Ribozymes use a number of the same catalytic strategies as protein enzymes. However, general base catalysis by a ribozyme has not been demonstrated. In the hepatitis delta virus antigenomic ribozyme, imidazole buffer rescued activity of a mutant with a cytosine-76 (C76) to uracil substitution. In addition, a C76 to adenine substitution reduced the apparent pK a (whereK a is the acid constant) of the self-cleavage reaction by an amount consistent with differences in the pK a values of these two side chains. These results suggest that, in the wild-type ribozyme, C76 acts as a general base. This finding has implications for potential catalytic functions of conserved cytosines and adenines in other ribozymes and in ribonuclear proteins with enzymatic activity.
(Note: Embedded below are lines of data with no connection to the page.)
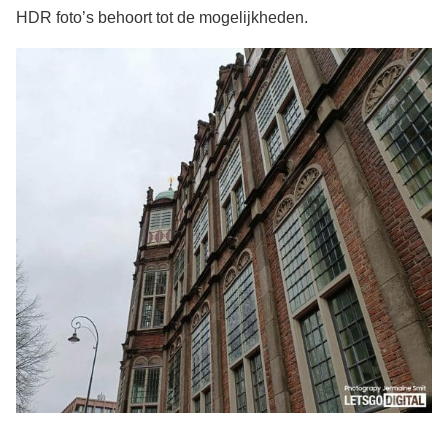
HDR foto’s behoort tot de mogelijkheden.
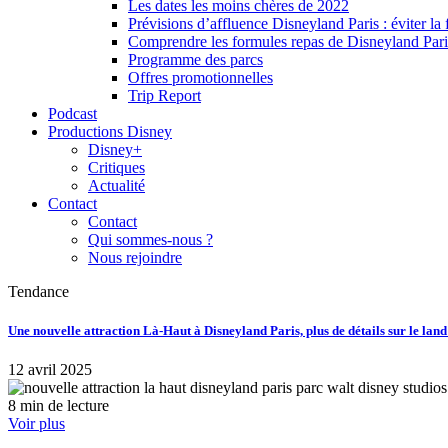
Les dates les moins chères de 2022
Prévisions d’affluence Disneyland Paris : éviter la 
Comprendre les formules repas de Disneyland Pari
Programme des parcs
Offres promotionnelles
Trip Report
Podcast
Productions Disney
Disney+
Critiques
Actualité
Contact
Contact
Qui sommes-nous ?
Nous rejoindre
Tendance
Une nouvelle attraction Là-Haut à Disneyland Paris, plus de détails sur le lan
12 avril 2025
8 min de lecture
Voir plus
Transphosphoesterification reactions catalyzed by self-cleaving and self-splicing RNAs (ribozymes) require loss of a proton from the participating 2′- or 3′-hydroxyl group to promote its nucleophilic attack on the cleavage-site or splice-site phosphate (1, 2). Metal ions can assist in this reaction, and metal-ion catalysis is one of several strategies that ribozymes share with protein enzymes (1, 2). Enhanced nucleophilicity of the hydroxyl group could also result from base-catalyzed deprotonation (1–3). The pK a values of the nucleoside side chains (pK a ∼ 3.5 to 4.5), however, appear to be too low to provide efficient general acid-base catalysis at physiologic pH (4). Although pK a values can be shifted closer to neutrality in particular RNA structures (2, 5), it has not been demonstrated that an RNA side chain can act as a general base in catalysis (1,2).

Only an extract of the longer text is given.